A girl arrives at a party. She is drunk. She is flirty. She is wearing a skirt raised high above her knees and a top exposing her midriff. Is she asking for it?

The University’s Theatre’s production of the play “Good Kids” brings this uncomfortable but college-relevant question, and many others, to the surface.

Good Kids,” which will run Thursday through Sunday of next weekend, is a contemporary play which addresses a situation that can be constituted as rape. It prompts the audience to think deeply about sexual assault and its impact on the campus community.

“It is challenging because no matter how many times you hear stories like these we always think of it as happening someplace else, to someone else,” University Theatre director Olivia Dawson said. “But, statistically, it is happening right under our noses but just isn’t being talked about.”

University of Wisconsin’s University Theatre was required to perform the show, alongside the other 13 schools in the Big Ten, as part of the Big Ten Theatre Consortium’s recent efforts acknowledging the underrepresentation of women in the theatre community.

Big Ten Theatre chairs decided to create an equal opportunity for women by commissioning a different female playwright over three-year periods.
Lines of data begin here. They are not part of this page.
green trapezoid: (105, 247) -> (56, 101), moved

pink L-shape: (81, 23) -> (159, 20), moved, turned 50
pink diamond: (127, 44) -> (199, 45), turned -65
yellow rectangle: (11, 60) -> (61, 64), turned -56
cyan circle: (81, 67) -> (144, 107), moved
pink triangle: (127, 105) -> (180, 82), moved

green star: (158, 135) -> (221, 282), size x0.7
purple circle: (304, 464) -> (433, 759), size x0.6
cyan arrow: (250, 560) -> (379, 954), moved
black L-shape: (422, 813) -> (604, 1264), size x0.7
They are to write a production containing a large number of female roles and based on a contemporary issue that college students can relate to.

Author and head playwright at University of California, San Diego, Naomi Iizuka was the first playwright commissioned by the Big Ten Theatre. “Good Kids” is her creation.
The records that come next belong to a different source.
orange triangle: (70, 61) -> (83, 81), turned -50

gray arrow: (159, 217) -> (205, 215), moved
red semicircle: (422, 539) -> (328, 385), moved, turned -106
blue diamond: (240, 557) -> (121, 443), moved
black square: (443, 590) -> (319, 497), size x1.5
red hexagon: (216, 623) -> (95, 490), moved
“I wanted to write a play that spoke to issues that were very important to university students right now,” Iizuka said.

Iizuka based “Good Kids” off the true story of the highly-publicized rape scandal in Steubenville, Ohio in 2012. It explores the story of a small town where high school football players are treated like celebrities. A high school student, Chloe (Isabel Cuddihy), gets drunk at a party and is taken advantage of by a group of football players. Meanwhile, embarrassing and shocking photos and a video about the night’s events are posted to various social media outlets. Throughout the show, the characters grapple with the question of whether or not the event can be classified as rape, and consequently if the boys should face any consequences.

Moments in the play were purposefully written to make the audience feel uncomfortable and force onlookers to think critically about what is happening.
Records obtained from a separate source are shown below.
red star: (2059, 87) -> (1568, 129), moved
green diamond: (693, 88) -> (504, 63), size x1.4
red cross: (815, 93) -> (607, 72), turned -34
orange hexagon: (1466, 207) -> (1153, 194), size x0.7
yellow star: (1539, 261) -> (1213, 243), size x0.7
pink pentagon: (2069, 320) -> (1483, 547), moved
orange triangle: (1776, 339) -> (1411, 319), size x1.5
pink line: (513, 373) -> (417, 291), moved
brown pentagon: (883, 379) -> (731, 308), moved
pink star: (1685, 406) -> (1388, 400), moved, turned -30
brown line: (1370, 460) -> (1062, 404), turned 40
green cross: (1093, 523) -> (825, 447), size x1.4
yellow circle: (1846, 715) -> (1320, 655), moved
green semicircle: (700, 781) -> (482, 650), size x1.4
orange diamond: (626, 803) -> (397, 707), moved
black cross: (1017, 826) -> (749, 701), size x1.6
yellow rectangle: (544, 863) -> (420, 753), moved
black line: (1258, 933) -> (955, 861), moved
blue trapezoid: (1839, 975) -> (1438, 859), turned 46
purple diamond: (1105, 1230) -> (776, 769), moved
“We want to make it real for [the audience], because [then] they can relate to it,” cast member Francesca Atian (Brianna) said. “We want to project reality in front of them so that they can put themselves in that situation, so they can see themselves in the characters, so they can identify with the characters and see what they can do to improve themselves.”

“Good Kids” also displays the powerful message of how we value others. It gives audiences a realistic portrayal of the modern day teenage world where social media and YouTube can expose anything and everything that occurs in daily life.

“This play has taught me so much about how we interact with each other, how we all interact with our peers and how we are distanced from each other given modern technology,” Atian said.

Dawson has similar thoughts to Atian when reflecting on “Good Kid’s” theme of technology in modern day society.

“I want people to realize that we are devoting more feeling and emotion to the machines that keep us connected rather than the people with whom we say we are connected. I want people to ask themselves: Is being so connected to my technology eroding my humanity?” Dawson said.

The members of cast and crew made it clear this production is much different than any other that they have participated in before. There is a clear and important message actors are trying to relay.

Cast member Ethan Larson (Connor) said he hopes the audience can clearly understand the message and their perspective, and find it powerful because it is an important topic that no one thinks about unless it personally affects them.

Whether or not something like this has happened to an audience member, the content of the play is eye-opening and can make a significant impact on one’s mind, evoking the thought: “That could happen to me.”

“‘Good Kids’ is a story that needs to be told and it needs to be told now,” Dawson said. “Hopefully, people will watch with both an open mind and an open heart.”